In about a month windows XP will no longer be supported by Microsoft. No more updates, increasingly vulnerable to malware and internet attack, in order to keep doing the business accounts etc we are going to need to update (NOT upgrade) Chris's computer to a new version of windows. I'm debating right now whether to try to persuade her to try to learn W8 or just going down the easy route and accepting 7, even though it's got a more limited life and is distinctly less efficient. Along with that will go a new hard drive (SSHD to make things a bit more fluid and so I can archive her old drive 'in case').
Presently also debating over whether to do an Office update as well, though £180 for home business seems a huge whack for something to update Office 2003.
The annoying thing is that the tasks we're doing haven't changed that they need new software, nor will updated software improve the way the tasks are performed and will likely provide a very distinct downgrade to performance while they are learned.
I feel mild pangs of conscience over Office 2003. The disc and license was given me by the guys that ran the IT dept. 2 companies ago. License(s) were no doubt paid for at some stage by the parent corp, and undoubtedly no-one (or very few) are using the software bought under the original licenses now, yet at the same time because I didn't buy it I feel a little piratical.

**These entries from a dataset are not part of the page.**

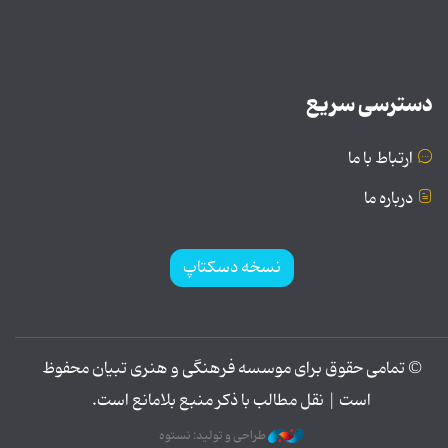
دسترسی سریع
ارتباط با ما
درباره ما
نسخه دسکتاپ
© تمامی حقوق برای موسسه فرهنگی و هنری تبیان محفوظ
است | نقل مطالب با ذکر منبع بلامانع است.
طراحی و تولید: نستوه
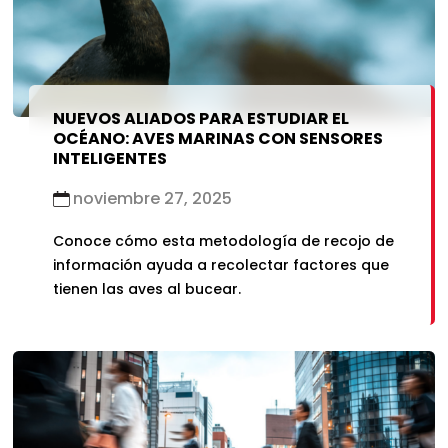
NUEVOS ALIADOS PARA ESTUDIAR EL
OCÉANO: AVES MARINAS CON SENSORES
INTELIGENTES
noviembre 27, 2025
Conoce cómo esta metodología de recojo de
información ayuda a recolectar factores que
tienen las aves al bucear.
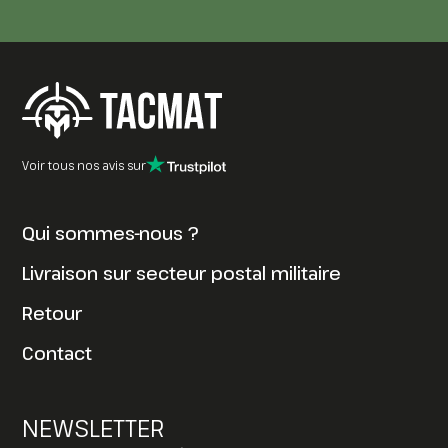
Voir tous nos avis sur
Qui sommes-nous ?
Livraison sur secteur postal militaire
Retour
Contact
NEWSLETTER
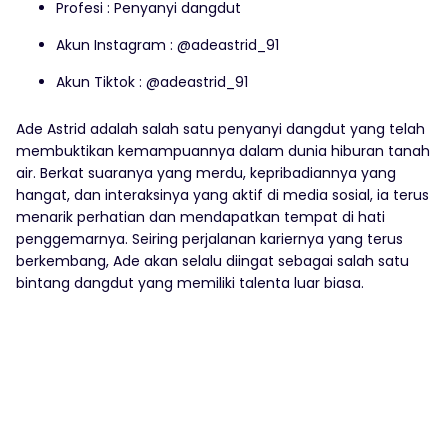
Profesi : Penyanyi dangdut
Akun Instagram : @adeastrid_91
Akun Tiktok : @adeastrid_91
Ade Astrid adalah salah satu penyanyi dangdut yang telah
membuktikan kemampuannya dalam dunia hiburan tanah
air. Berkat suaranya yang merdu, kepribadiannya yang
hangat, dan interaksinya yang aktif di media sosial, ia terus
menarik perhatian dan mendapatkan tempat di hati
penggemarnya. Seiring perjalanan kariernya yang terus
berkembang, Ade akan selalu diingat sebagai salah satu
bintang dangdut yang memiliki talenta luar biasa.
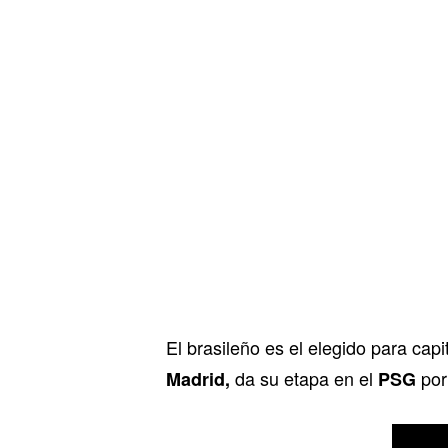
El brasileño es el elegido para cap
da su etapa en el
por
Madrid,
PSG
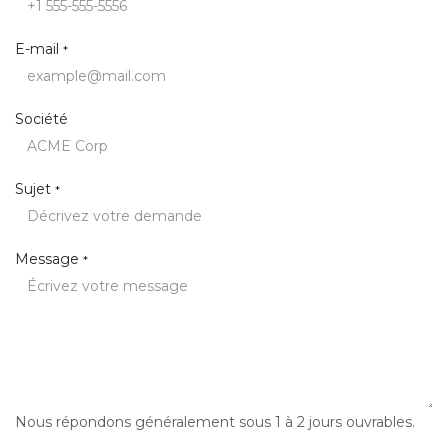
E-mail
*
Société
Sujet
*
Message
*
Nous répondons généralement sous 1 à 2 jours ouvrables.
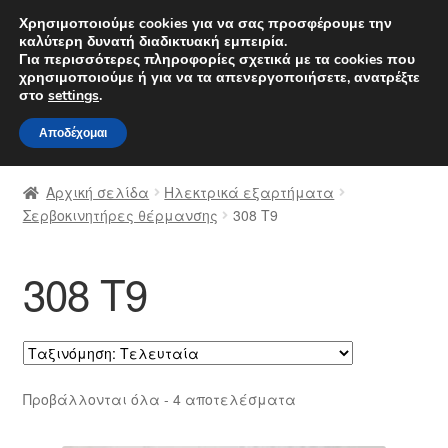
ΑΠΟΣΤΟΛΗ από 7 EUR
Χρησιμοποιούμε cookies για να σας προσφέρουμε την
καλύτερη δυνατή διαδικτυακή εμπειρία.
Δευτέρα-Παρ. 9 π.μ. - 4 μ.μ.
800 848 1565
Για περισσότερες πληροφορίες σχετικά με τα cookies που
χρησιμοποιούμε ή για να τα απενεργοποιήσετε, ανατρέξτε
Απευθείας
Μετάβαση
στο
settings
.
Μενού
μετάβαση
σε
Αποδέχομαι
στην
περιεχόμενο
Αρχική
πλοήγηση
Αρχική σελίδα
Ηλεκτρικά εξαρτήματα
Διαδικασία Παραπόνων
Σερβοκινητήρες θέρμανσης
308 Τ9
Επικοινωνία
308 Τ9
Καροτσάκι
Μεταφορά
Sorted
Προβάλλονται όλα - 4 αποτελέσματα
Ο λογαριασμός μου
by
latest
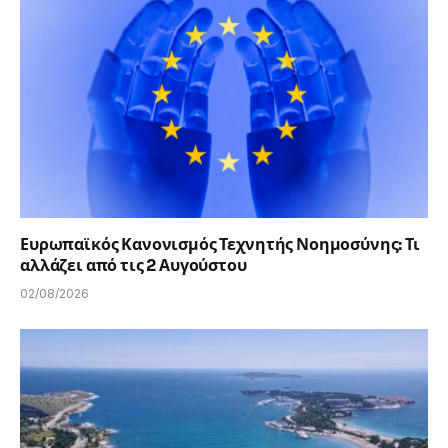
Ευρωπαϊκός Κανονισμός Τεχνητής Νοημοσύνης: Τι
αλλάζει από τις 2 Αυγούστου
02/08/2026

Anyway, time to get Chris to try W8.
I showed her W8, set up the way I have it with direct links to the applications one actually uses on the start menu, rather than all the useless social-networking, weather, news and un-intuitive & confusing junk that's there by default. Clicked through to the desktop, it looked just like a windows desktop.
She asked the question "so what's the difference between this and what I already use?". Smart woman, my wife.
And this is why I don't get why so many get their knickers in a knot over W8. It's just like every other version of windows under the hood for the typical user. A few things are in different places from W7, and although you get presented with a confusing screen full of garbage the first time it starts up, that's easy enough to clear away - I figured out that all the tiles could be changed the very first time I used it - and replace with helpful things.
I really don't get it. Some IT 'professionals' declared it unusable from the off, and that makes no sense to me at all. The 8.1 service pack didn't substantially change how it worked, so much as make it run more efficiently (less like W7, which is slow and bloated) and more like a modern Linux build (which can often be quite heavy, but still reasonably quick).
Looks like I'm going to have to change my order with ebuyer.com. And hope that the old corporate version of Office 2003 professional will actually work.